◆ Directions
Reproduce the listing below from the line with "Continue a saved quote" to the line with "For the Dad", both lines included, character for character, minus any pictures.

◆ Listed records

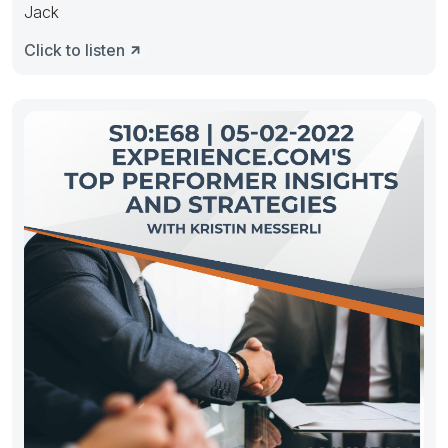
Jack
Click to listen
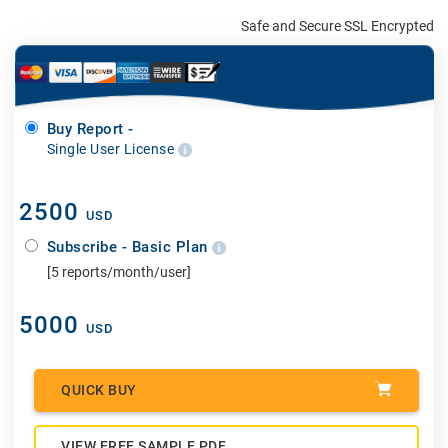
Safe and Secure SSL Encrypted
Buy Report -
Single User License
2500
USD
Subscribe - Basic Plan
[5 reports/month/user]
5000
USD
QUICK BUY
VIEW FREE SAMPLE PDF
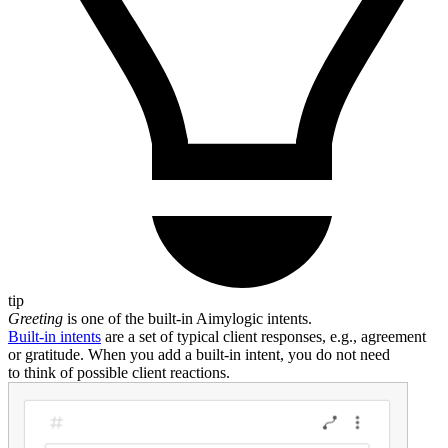
tip
Greeting
is one of the built-in Aimylogic intents.
Built-in intents
are a set of typical client responses, e.g., agreement
or gratitude. When you add a built-in intent, you do not need
to think of possible client reactions.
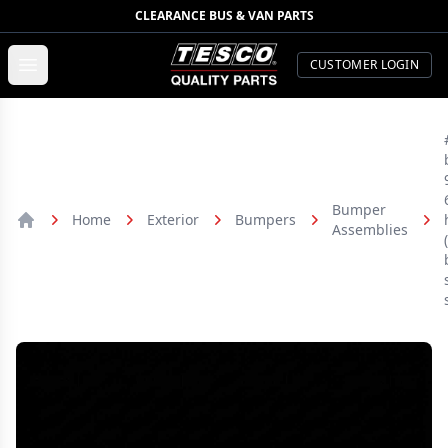
CLEARANCE BUS & VAN PARTS
TESCO Quality Parts
Open menu
CUSTOMER LOGIN
Bumper
Home
Exterior
Bumpers
Assemblies
Home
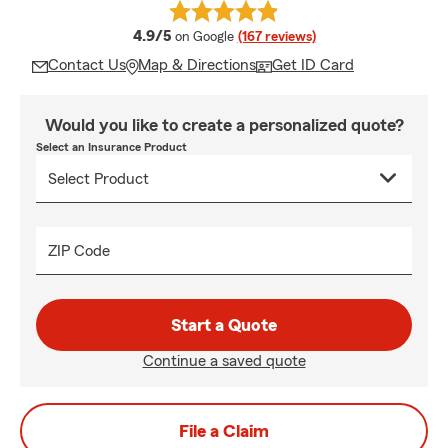
average rating
4.9/5
on Google
(167 reviews)
Contact Us
Map & Directions
Get ID Card
Would you like to create a personalized quote?
Select an Insurance Product
ZIP Code
Start a Quote
Continue a saved quote
File a Claim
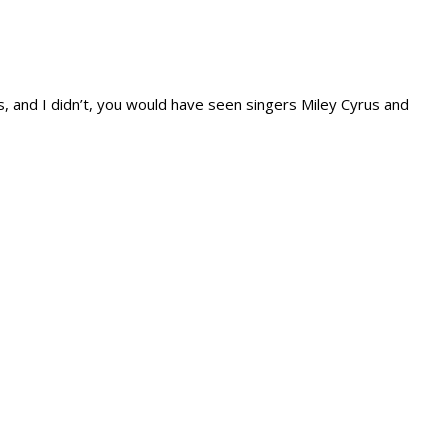
 and I didn’t, you would have seen singers Miley Cyrus and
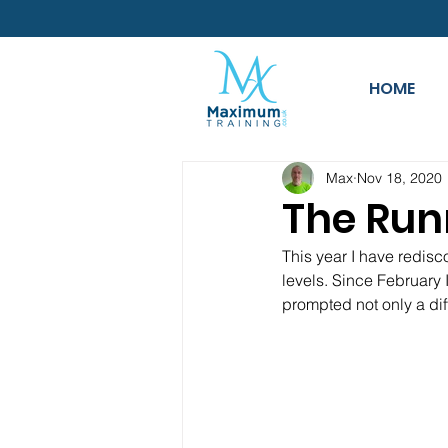
HOME
Max
Nov 18, 2020
The Run
This year I have redisc
levels. Since February 
prompted not only a dif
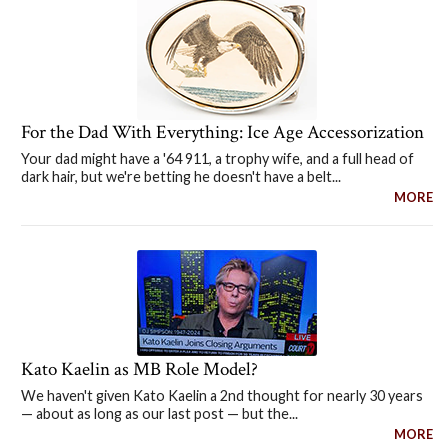
For the Dad With Everything: Ice Age Accessorization
Your dad might have a '64 911, a trophy wife, and a full head of
dark hair, but we're betting he doesn't have a belt...
MORE
Kato Kaelin as MB Role Model?
We haven't given Kato Kaelin a 2nd thought for nearly 30 years
— about as long as our last post — but the...
MORE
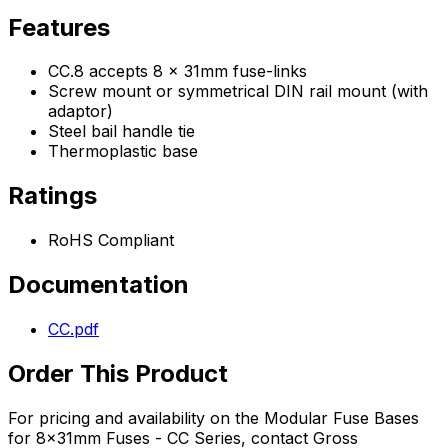
Features
CC.8 accepts 8 x 31mm fuse-links
Screw mount or symmetrical DIN rail mount (with
adaptor)
Steel bail handle tie
Thermoplastic base
Ratings
RoHS Compliant
Documentation
CC.pdf
Order This Product
For pricing and availability on the
Modular Fuse Bases
for 8x31mm Fuses - CC Series
, contact Gross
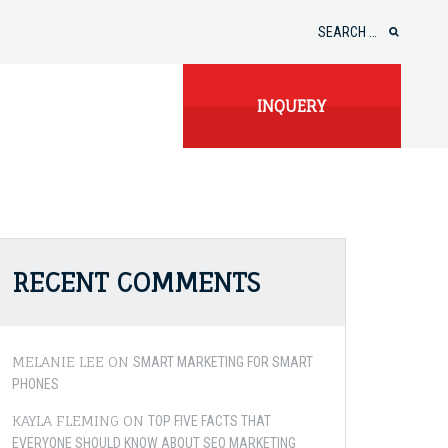
Search
for:
INQUERY
RECENT COMMENTS
MELANIE LEE
ON
SMART MARKETING FOR SMART
PHONES
KAYLA FLEMING
ON
TOP FIVE FACTS THAT
EVERYONE SHOULD KNOW ABOUT SEO MARKETING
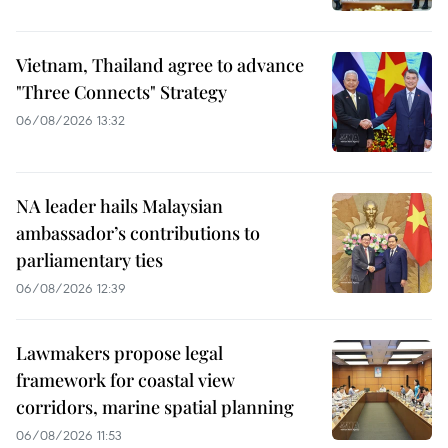
Vietnam, Thailand agree to advance
"Three Connects" Strategy
06/08/2026 13:32
NA leader hails Malaysian
ambassador’s contributions to
parliamentary ties
06/08/2026 12:39
Lawmakers propose legal
framework for coastal view
corridors, marine spatial planning
06/08/2026 11:53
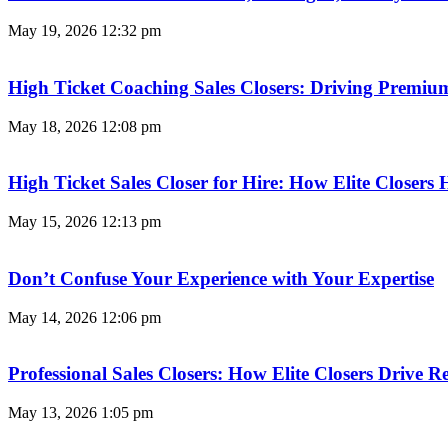
May 19, 2026
12:32 pm
High Ticket Coaching Sales Closers: Driving Premi
May 18, 2026
12:08 pm
High Ticket Sales Closer for Hire: How Elite Closer
May 15, 2026
12:13 pm
Don’t Confuse Your Experience with Your Expertise
May 14, 2026
12:06 pm
Professional Sales Closers: How Elite Closers Drive
May 13, 2026
1:05 pm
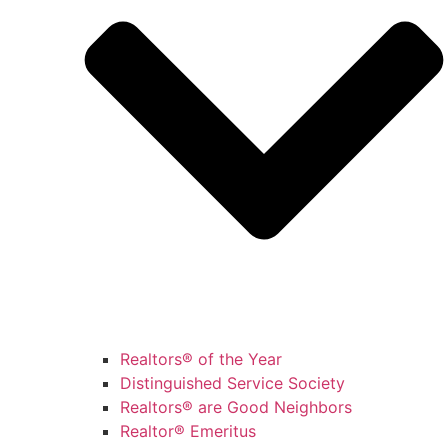
Realtors® of the Year
Distinguished Service Society
Realtors® are Good Neighbors
Realtor® Emeritus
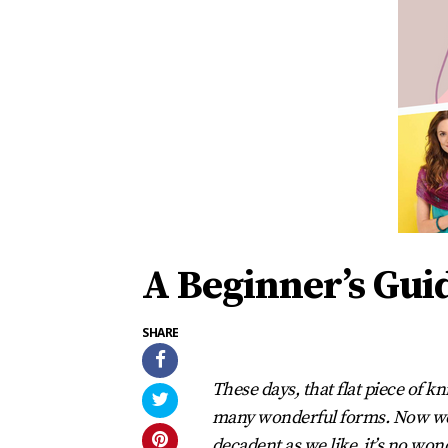
A Beginner’s Gui
SHARE
These days, that flat piece of 
many wonderful forms. Now we 
decadent as we like, it’s no won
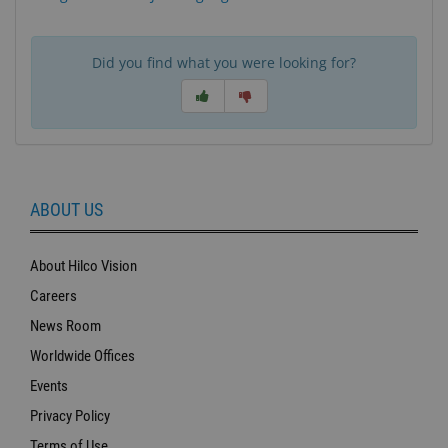
Did you find what you were looking for?
ABOUT US
About Hilco Vision
Careers
News Room
Worldwide Offices
Events
Privacy Policy
Terms of Use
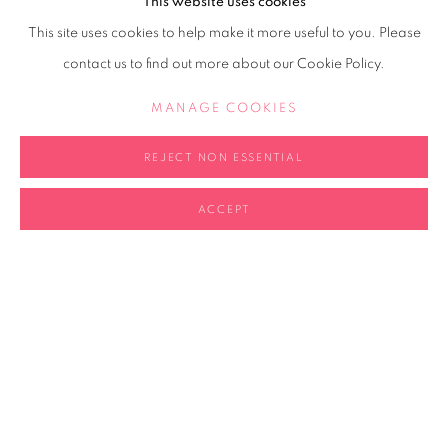
This website uses cookies
This site uses cookies to help make it more useful to you. Please
contact us to find out more about our Cookie Policy.
MANAGE COOKIES
Portrait courtesy the artist
REJECT NON ESSENTIAL
SHARE
ACCEPT
b.1985, UK; lives and works in
London and Paris
2006-09 Ruskin School of
Drawing and Fine Art, University
of Oxford, BFA
2004-07 Academy of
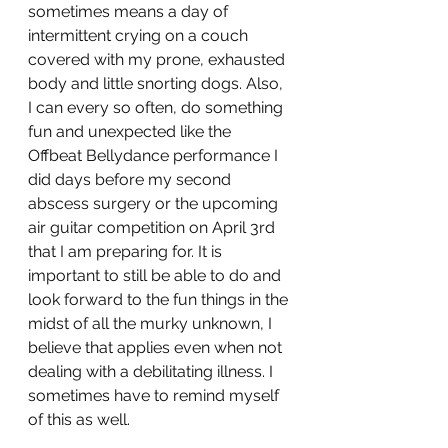
sometimes means a day of 
intermittent crying on a couch 
covered with my prone, exhausted 
body and little snorting dogs. Also, 
I can every so often, do something 
fun and unexpected like the 
Offbeat Bellydance performance I 
did days before my second 
abscess surgery or the upcoming 
air guitar competition on April 3rd 
that I am preparing for. It is 
important to still be able to do and 
look forward to the fun things in the 
midst of all the murky unknown, I 
believe that applies even when not 
dealing with a debilitating illness. I 
sometimes have to remind myself 
of this as well.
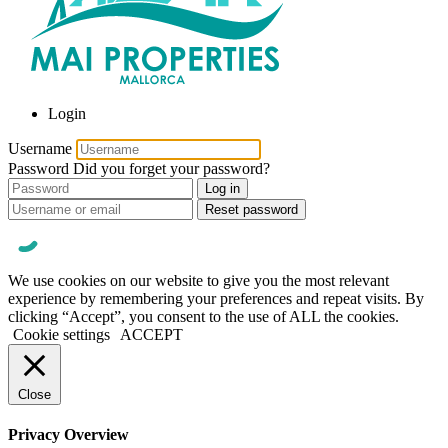
Login
Username
Password
Did you forget your password?
Log in
Reset password
We use cookies on our website to give you the most relevant
experience by remembering your preferences and repeat visits. By
clicking “Accept”, you consent to the use of ALL the cookies.
Cookie settings
ACCEPT
Close
Privacy Overview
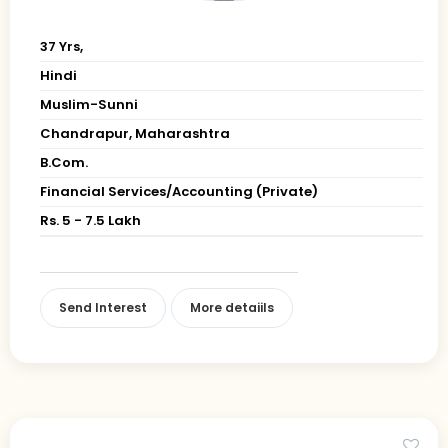
37 Yrs,
Hindi
Muslim-Sunni
Chandrapur, Maharashtra
B.Com.
Financial Services/Accounting (Private)
Rs. 5 - 7.5 Lakh
Send Interest
More detaiils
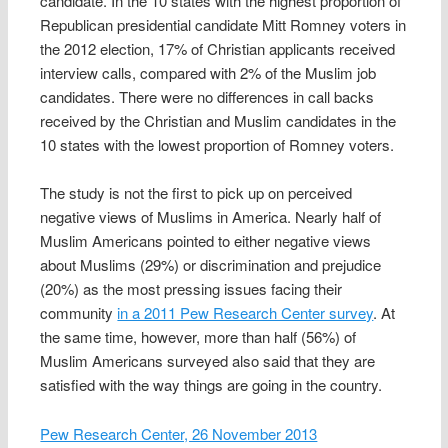
candidate. In the 10 states with the highest proportion of
Republican presidential candidate Mitt Romney voters in
the 2012 election, 17% of Christian applicants received
interview calls, compared with 2% of the Muslim job
candidates. There were no differences in call backs
received by the Christian and Muslim candidates in the
10 states with the lowest proportion of Romney voters.
The study is not the first to pick up on perceived
negative views of Muslims in America. Nearly half of
Muslim Americans pointed to either negative views
about Muslims (29%) or discrimination and prejudice
(20%) as the most pressing issues facing their
community
in a 2011 Pew Research Center survey
. At
the same time, however, more than half (56%) of
Muslim Americans surveyed also said that they are
satisfied with the way things are going in the country.
Pew Research Center, 26 November 2013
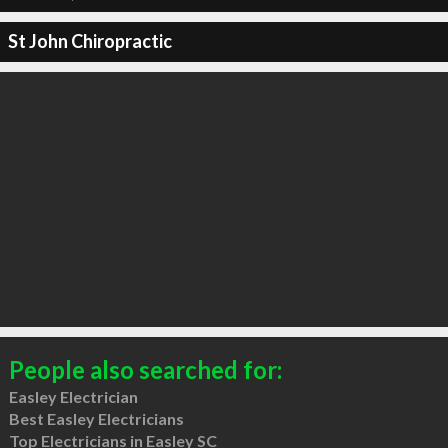
St John Chiropractic
People also searched for:
Easley Electrician
Best Easley Electricians
Top Electricians in Easley SC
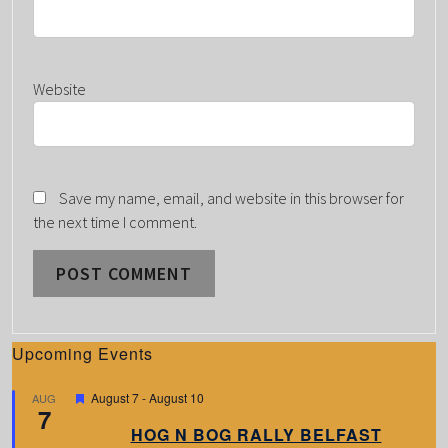
Website
Save my name, email, and website in this browser for
the next time I comment.
Upcoming Events
F
August 7
-
August 10
AUG
7
e
a
HOG N BOG RALLY BELFAST
t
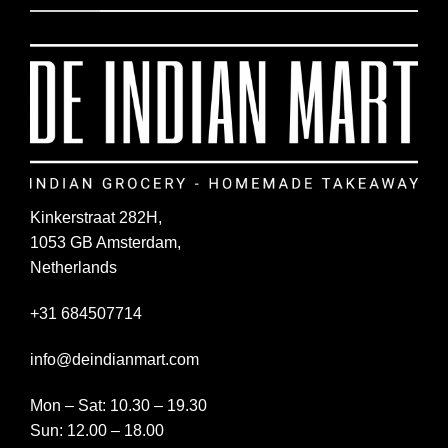
Kinkerstraat 282H,
1053 GB Amsterdam,
Netherlands
+31 684507714
info@deindianmart.com
Mon – Sat: 10.30 – 19.30
Sun: 12.00 – 18.00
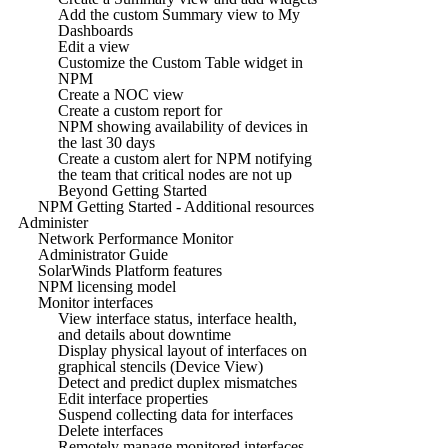
Add the custom Summary view to My
Dashboards
Edit a view
Customize the Custom Table widget in
NPM
Create a NOC view
Create a custom report for
NPM showing availability of devices in
the last 30 days
Create a custom alert for NPM notifying
the team that critical nodes are not up
Beyond Getting Started
NPM Getting Started - Additional resources
Administer
Network Performance Monitor
Administrator Guide
SolarWinds Platform features
NPM licensing model
Monitor interfaces
View interface status, interface health,
and details about downtime
Display physical layout of interfaces on
graphical stencils (Device View)
Detect and predict duplex mismatches
Edit interface properties
Suspend collecting data for interfaces
Delete interfaces
Remotely manage monitored interfaces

◆ Expected answer
Continue a saved quote
File a Claim
 and I didn’t, you would have seen singers Miley Cyrus and
HOME
Max
Nov 18, 2020
The Run
This year I have redisc
levels. Since February 
prompted not only a dif
For the Dad With Everything: Ice Age Accessorization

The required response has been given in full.